Quand le presto est sur le point de sauter, aussi bien prendre un pas de recul.

Mon pas de recul a été de réserver un billet d’avion pour le Costa Rica.
Le but de ce voyage était de prendre du temps pour moi, me ressourcer, me reposer et revenir rechargée.
J’ai réservé il y a quatre mois. Pour la quatrième fois, en quatre ans, j’ai mis les pieds sur le sol du Costa Rica. C’est la première fois que j’y viens pour des vacances. Je suis dans un de mes endroits préférés et pourtant je ne sais pas comment faire.
J’ai tout ce qu’il me faut.

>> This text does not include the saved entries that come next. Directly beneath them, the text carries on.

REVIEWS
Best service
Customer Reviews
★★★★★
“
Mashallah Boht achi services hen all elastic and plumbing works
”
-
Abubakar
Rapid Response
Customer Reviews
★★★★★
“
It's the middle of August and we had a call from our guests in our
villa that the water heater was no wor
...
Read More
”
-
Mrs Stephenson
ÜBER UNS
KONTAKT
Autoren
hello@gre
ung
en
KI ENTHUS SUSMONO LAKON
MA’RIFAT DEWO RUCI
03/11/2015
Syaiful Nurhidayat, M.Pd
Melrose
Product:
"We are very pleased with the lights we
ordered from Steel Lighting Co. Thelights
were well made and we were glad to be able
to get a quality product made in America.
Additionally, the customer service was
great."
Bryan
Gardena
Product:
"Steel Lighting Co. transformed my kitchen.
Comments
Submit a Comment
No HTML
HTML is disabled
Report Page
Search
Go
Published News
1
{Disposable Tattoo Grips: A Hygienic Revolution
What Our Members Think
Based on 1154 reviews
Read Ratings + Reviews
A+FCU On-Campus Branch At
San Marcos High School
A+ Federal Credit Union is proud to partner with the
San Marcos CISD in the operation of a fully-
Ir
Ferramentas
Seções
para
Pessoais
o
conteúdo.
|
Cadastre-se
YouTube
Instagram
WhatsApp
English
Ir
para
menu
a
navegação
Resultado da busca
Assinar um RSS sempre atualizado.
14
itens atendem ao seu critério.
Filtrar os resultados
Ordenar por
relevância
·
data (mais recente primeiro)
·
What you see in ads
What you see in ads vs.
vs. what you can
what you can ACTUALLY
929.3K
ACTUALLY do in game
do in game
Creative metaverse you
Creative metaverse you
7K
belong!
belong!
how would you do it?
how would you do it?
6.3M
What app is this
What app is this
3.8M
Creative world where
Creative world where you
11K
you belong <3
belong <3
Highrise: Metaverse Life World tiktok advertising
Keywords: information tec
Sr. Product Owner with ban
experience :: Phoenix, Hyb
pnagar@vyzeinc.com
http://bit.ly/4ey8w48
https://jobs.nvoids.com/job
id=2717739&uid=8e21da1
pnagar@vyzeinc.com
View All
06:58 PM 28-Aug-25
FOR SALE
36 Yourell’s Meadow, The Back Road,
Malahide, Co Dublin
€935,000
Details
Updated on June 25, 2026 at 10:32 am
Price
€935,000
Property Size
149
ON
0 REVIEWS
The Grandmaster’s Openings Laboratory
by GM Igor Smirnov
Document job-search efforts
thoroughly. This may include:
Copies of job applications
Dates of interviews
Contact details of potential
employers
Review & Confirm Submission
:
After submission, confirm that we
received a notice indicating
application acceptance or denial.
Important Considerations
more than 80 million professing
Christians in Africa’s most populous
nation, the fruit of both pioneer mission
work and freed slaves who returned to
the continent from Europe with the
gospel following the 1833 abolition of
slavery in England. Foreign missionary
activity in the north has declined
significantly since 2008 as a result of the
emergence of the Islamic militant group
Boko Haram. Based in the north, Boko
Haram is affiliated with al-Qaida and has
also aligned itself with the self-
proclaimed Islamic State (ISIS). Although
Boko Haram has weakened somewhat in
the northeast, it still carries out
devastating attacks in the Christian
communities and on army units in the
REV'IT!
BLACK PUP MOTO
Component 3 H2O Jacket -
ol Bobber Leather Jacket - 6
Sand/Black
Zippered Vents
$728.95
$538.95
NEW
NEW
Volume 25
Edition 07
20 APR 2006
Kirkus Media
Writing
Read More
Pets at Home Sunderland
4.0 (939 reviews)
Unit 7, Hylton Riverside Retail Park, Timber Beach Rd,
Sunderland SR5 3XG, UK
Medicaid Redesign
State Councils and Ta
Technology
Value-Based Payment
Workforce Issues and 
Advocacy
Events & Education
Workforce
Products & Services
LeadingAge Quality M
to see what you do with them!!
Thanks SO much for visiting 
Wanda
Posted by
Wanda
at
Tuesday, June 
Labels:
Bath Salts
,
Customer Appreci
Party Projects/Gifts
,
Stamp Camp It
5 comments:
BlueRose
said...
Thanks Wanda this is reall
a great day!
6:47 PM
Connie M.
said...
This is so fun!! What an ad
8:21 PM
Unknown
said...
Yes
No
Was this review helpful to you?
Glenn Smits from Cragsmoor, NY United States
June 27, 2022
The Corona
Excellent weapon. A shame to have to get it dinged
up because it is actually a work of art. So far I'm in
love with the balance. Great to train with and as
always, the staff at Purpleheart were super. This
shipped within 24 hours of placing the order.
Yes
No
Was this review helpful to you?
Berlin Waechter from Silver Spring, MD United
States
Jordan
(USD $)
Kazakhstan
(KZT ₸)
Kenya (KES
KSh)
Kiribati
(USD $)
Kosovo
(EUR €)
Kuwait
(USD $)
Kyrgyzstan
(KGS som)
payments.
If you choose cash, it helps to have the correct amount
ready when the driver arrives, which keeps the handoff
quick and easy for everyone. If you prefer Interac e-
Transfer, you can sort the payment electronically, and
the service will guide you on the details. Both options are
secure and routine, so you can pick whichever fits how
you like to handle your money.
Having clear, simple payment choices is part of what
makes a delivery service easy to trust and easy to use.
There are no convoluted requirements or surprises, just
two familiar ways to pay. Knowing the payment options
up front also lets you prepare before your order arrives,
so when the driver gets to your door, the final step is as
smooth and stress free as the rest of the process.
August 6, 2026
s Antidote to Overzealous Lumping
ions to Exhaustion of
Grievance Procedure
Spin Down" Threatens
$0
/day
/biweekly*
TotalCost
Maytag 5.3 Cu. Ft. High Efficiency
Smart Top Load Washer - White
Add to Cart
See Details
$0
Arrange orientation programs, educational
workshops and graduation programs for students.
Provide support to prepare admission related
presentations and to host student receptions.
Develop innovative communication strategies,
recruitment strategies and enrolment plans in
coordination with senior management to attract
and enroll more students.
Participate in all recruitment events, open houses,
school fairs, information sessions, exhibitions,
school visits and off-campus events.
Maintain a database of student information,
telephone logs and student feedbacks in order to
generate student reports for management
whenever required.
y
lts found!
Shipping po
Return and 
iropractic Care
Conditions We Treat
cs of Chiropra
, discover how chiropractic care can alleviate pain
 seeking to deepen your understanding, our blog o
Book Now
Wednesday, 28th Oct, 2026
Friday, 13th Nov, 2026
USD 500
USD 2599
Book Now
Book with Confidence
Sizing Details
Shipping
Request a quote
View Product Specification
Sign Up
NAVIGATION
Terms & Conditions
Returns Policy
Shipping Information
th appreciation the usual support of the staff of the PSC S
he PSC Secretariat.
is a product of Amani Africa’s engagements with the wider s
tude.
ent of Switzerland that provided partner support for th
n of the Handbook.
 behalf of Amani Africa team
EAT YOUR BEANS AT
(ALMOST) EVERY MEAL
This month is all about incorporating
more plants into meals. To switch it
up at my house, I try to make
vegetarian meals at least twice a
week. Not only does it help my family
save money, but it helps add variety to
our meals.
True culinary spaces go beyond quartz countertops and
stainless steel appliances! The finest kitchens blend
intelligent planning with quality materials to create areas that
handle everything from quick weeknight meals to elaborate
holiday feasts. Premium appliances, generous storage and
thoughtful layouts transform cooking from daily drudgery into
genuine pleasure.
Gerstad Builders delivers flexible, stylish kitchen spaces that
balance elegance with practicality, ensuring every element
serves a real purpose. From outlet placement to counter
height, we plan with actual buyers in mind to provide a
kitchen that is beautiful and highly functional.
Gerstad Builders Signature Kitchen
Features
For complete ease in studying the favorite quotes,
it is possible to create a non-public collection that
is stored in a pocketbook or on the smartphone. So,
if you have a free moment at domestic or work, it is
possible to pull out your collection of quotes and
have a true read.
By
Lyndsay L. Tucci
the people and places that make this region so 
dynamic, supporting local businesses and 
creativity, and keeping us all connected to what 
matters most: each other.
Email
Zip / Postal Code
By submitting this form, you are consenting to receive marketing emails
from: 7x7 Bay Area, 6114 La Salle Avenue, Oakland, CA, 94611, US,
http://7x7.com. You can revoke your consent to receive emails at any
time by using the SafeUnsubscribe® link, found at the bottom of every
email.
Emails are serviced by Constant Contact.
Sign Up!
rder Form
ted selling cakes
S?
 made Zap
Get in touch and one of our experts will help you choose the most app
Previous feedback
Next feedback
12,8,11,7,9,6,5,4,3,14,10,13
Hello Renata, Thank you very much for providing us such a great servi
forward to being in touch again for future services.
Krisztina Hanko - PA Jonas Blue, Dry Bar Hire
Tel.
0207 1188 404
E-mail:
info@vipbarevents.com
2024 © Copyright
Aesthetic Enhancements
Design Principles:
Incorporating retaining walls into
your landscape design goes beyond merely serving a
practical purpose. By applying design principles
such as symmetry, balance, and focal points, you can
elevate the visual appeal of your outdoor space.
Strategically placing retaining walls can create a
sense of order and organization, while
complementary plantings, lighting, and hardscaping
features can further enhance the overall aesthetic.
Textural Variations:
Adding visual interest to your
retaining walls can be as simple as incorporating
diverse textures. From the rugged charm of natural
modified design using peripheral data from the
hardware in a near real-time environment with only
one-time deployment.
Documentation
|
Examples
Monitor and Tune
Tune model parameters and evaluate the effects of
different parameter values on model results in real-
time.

J’ai une voiture, une maison, internet, de la nourriture et des amis à proximité. Pourtant, je me sens perdue.
C’est la première fois que je viens ici sans avoir une tonne de choses à faire, une famille à m’occuper ou quelque chose de spécifique à accomplir. Je suis juste là pour profiter et me reposer. Pourtant, on dirait que je ne sais pas comment faire et c’est ce qui me perturbe le plus.
Comment se fait-il qu’on vive dans une ère, une société où l’on est à ce point conditionné à performer, à accomplir?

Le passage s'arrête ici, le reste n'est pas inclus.